Re: [RFC PATCH 1/1] mm: Reduce direct reclaim stalls with RAM-backed swap

[Christoph Hellwig]

No way.  Stop adding hacks to the block layer just because you're
abusing a block driver for compressed swap.  Please everyone direct
their enegery to pluggable zwap backends and backing store less zswap
now instead of making the zram mess even worse.

Re: [RFC PATCH 1/1] mm: Reduce direct reclaim stalls with RAM-backed swap

[Johannes Weiner]

On Tue, Mar 03, 2026 at 06:10:07AM -0800, Christoph Hellwig wrote:
> No way.  Stop adding hacks to the block layer just because you're
> abusing a block driver for compressed swap.  Please everyone direct
> their enegery to pluggable zwap backends and backing store less zswap
> now instead of making the zram mess even worse.

+1

The virtual block device idea seems simple and attractive at first
because, hey it looks just like any other swap device, and the block
surface is so much smaller than the MM surface.

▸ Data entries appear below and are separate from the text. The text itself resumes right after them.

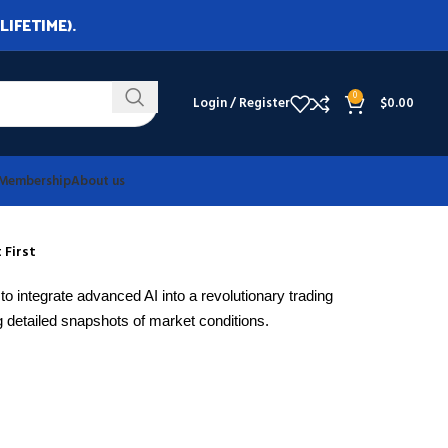
LIFETIME).
0
Login / Register
$
0.00
Membership
About us
 First
to integrate advanced AI into a revolutionary trading
 detailed snapshots of market conditions.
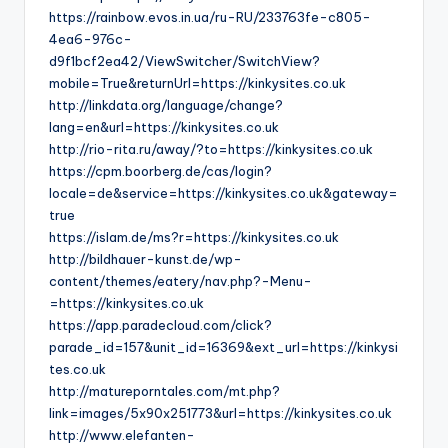
https://rainbow.evos.in.ua/ru-RU/233763fe-c805-
4ea6-976c-
d9f1bcf2ea42/ViewSwitcher/SwitchView?
mobile=True&returnUrl=https://kinkysites.co.uk
http://linkdata.org/language/change?
lang=en&url=https://kinkysites.co.uk
http://rio-rita.ru/away/?to=https://kinkysites.co.uk
https://cpm.boorberg.de/cas/login?
locale=de&service=https://kinkysites.co.uk&gateway=
true
https://islam.de/ms?r=https://kinkysites.co.uk
http://bildhauer-kunst.de/wp-
content/themes/eatery/nav.php?-Menu-
=https://kinkysites.co.uk
https://app.paradecloud.com/click?
parade_id=157&unit_id=16369&ext_url=https://kinkysi
tes.co.uk
http://matureporntales.com/mt.php?
link=images/5x90x251773&url=https://kinkysites.co.uk
http://www.elefanten-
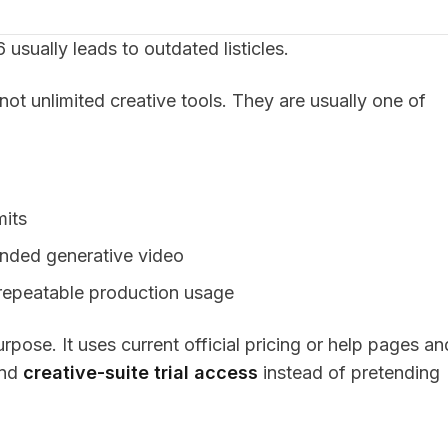
 usually leads to outdated listicles.
 not unlimited creative tools. They are usually one of
mits
ended generative video
o repeatable production usage
ose. It uses current official pricing or help pages an
and
creative-suite trial access
instead of pretending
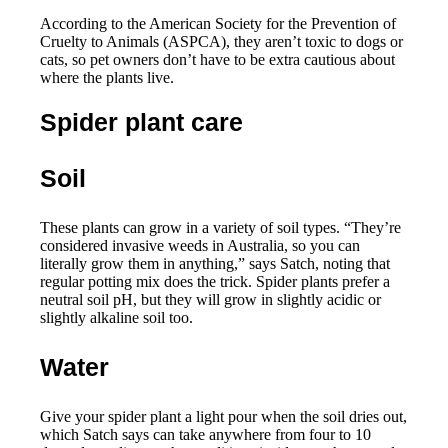
According to the American Society for the Prevention of
Cruelty to Animals (ASPCA), they aren’t toxic to dogs or
cats, so pet owners don’t have to be extra cautious about
where the plants live.
Spider plant care
Soil
These plants can grow in a variety of soil types. “They’re
considered invasive weeds in Australia, so you can
literally grow them in anything,” says Satch, noting that
regular potting mix does the trick. Spider plants prefer a
neutral soil pH, but they will grow in slightly acidic or
slightly alkaline soil too.
Water
Give your spider plant a light pour when the soil dries out,
which Satch says can take anywhere from four to 10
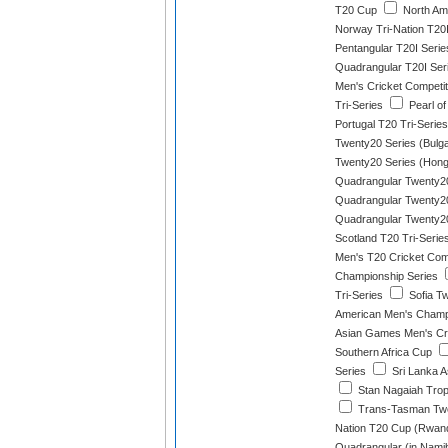
T20 Cup
North Am
Norway Tri-Nation T20I
Pentangular T20I Serie
Quadrangular T20I Ser
Men's Cricket Competit
Tri-Series
Pearl of
Portugal T20 Tri-Series
Twenty20 Series (Bulga
Twenty20 Series (Hon
Quadrangular Twenty20
Quadrangular Twenty20
Quadrangular Twenty20
Scotland T20 Tri-Serie
Men's T20 Cricket Com
Championship Series
Tri-Series
Sofia T
American Men's Champ
Asian Games Men's Cri
Southern Africa Cup
Series
Sri Lanka A
Stan Nagaiah Tro
Trans-Tasman Tw
Nation T20 Cup (Rwan
Quadrangular (in Namib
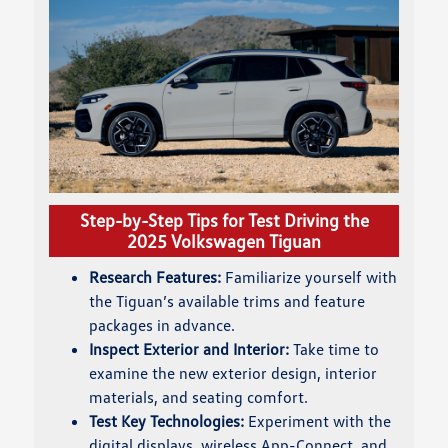
Step-by-Step Tips for Test Driving the
2025 Volkswagen Tiguan
Research Features:
Familiarize yourself with
the Tiguan’s available trims and feature
packages in advance.
Inspect Exterior and Interior:
Take time to
examine the new exterior design, interior
materials, and seating comfort.
Test Key Technologies:
Experiment with the
digital displays, wireless App-Connect, and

But compression is a *memory* consumer. A big one. And with swap it
sits in the reclaim path. So now you have to solve intricate MM
problems with the block layer in between.

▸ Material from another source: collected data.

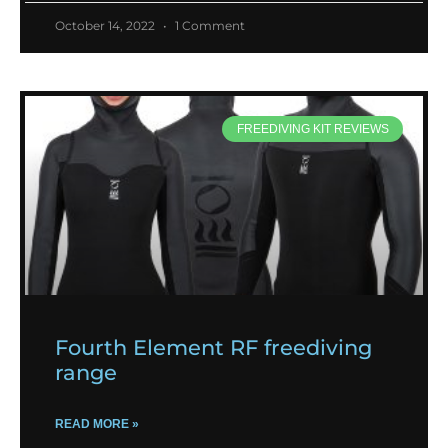
October 14, 2022
1 Comment
FREEDIVING KIT REVIEWS
Fourth Element RF freediving
range
READ MORE »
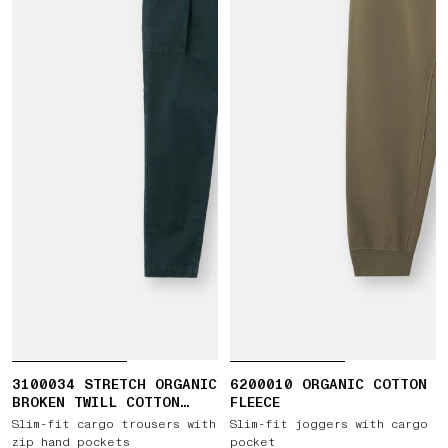
3100034 STRETCH ORGANIC
6200010 ORGANIC COTTON
BROKEN TWILL COTTON
FLEECE
'OLD' EFFECT
Slim-fit cargo trousers with
Slim-fit joggers with cargo
zip hand pockets
pocket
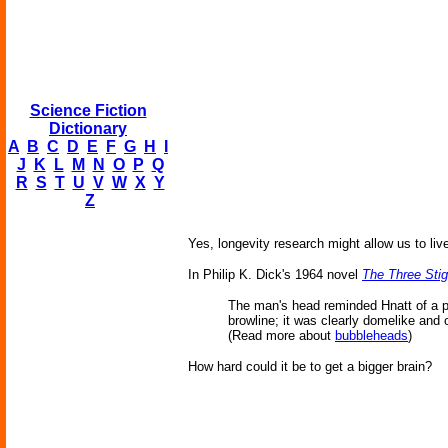
Science Fiction
Dictionary
A
B
C
D
E
F
G
H
I
J
K
L
M
N
O
P
Q
R
S
T
U
V
W
X
Y
Z
Yes, longevity research might allow us to liv
In Philip K. Dick's 1964 novel
The Three Stig
The man's head reminded Hnatt of a p
browline; it was clearly domelike and
(Read more about
bubbleheads
)
How hard could it be to get a bigger brain?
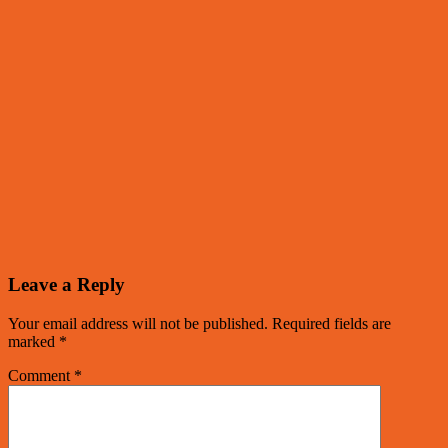
Leave a Reply
Your email address will not be published.
Required fields are
marked
*
Comment
*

The effectiveness of compression as a reclaim strategy is also highly
variable and dependent on page contents, so the static properties of
the block device abstraction are a poor fit for the problem space.

I'd propose the following:

What keeps users in the zram camp is disk-less setups.

What keeps users in the zswap camp is reclaim-writeback, cgroup
accounting & control, and the prospect of fully dynamic sizing.

There are ongoing efforts to solve zswap's disk requirement and with
it its dependency on static address spacing.

The gap on the zram side looks wider, and more awkward to solve given
the block layer intermediary. And it's already 2.6x the SLOC of zswap.

So I fully agree. We should try to make zswap the single compressed
swap implementation. It would simplify things dramatically for kernel
developers working on MM and the swap subsystem. It would make things
better for users too.

Re: [RFC PATCH 0/1] mm: Reduce direct reclaim stalls with RAM-backed swap

[Shakeel Butt]

Hi Matt,

Thanks for the report and one request I have is to avoid cover letter for a
single patch to avoid partitioning the discussion.

On Tue, Mar 03, 2026 at 11:53:57AM +0000, Matt Fleming wrote:
> From: Matt Fleming <mfleming@cloudflare.com>
> 
> Hi,
> 
> Systems with zram-only swap can spin in direct reclaim for 20-30
> minutes without ever invoking the OOM killer. We've hit this repeatedly
> in production on machines with 377 GiB RAM and a 377 GiB zram device.
> 

Have you tried zswap and if you see similar issues with zswap?

> The problem
> -----------
> 
> should_reclaim_retry() calls zone_reclaimable_pages() to estimate how
> much memory is still reclaimable. That estimate includes anonymous
> pages, on the assumption that swapping them out frees physical pages.
> 
> With disk-backed swap, that's true -- writing a page to disk frees a
> page of RAM, and SwapFree accurately reflects how many more pages can
> be written. With zram, the free slot count is inaccurate. A 377 GiB
> zram device with 10% used reports ~340 GiB of free swap slots, but
> filling those slots requires physical RAM that the system doesn't have
> -- that's why it's in direct reclaim in the first place.
> 
> The reclaimable estimate is off by orders of magnitude.
> 

Over the time we (kernel MM community) have implicitly decided to keep the
kernel oom-killer very conservative as adding more heuristics in the reclaim/oom
path makes the kernel more unreliable and punt the aggressiveness of oom-killing
to the userspace as a policy. All major Linux deployments have started using
userspace oom-killers like systemd-oomd, Android's LMKD, fb-oomd or some
internal alternatives. That provides more flexibility to define the
aggressiveness of oom-killing based on your business needs.

Though userspace oom-killers are prone to reliability issues (oom-killer getting
stuck in reclaim or not getting enough CPU), so we (Roman) are working on adding
support for BPF based oom-killer where wen think we can do oom policies more
reliably.

Anyways, I am wondering if you have tried systemd-oomd or some userspace
alternative. If you are interested in BPF oom-killer, we can help with that as
well.

thanks,
Shakeel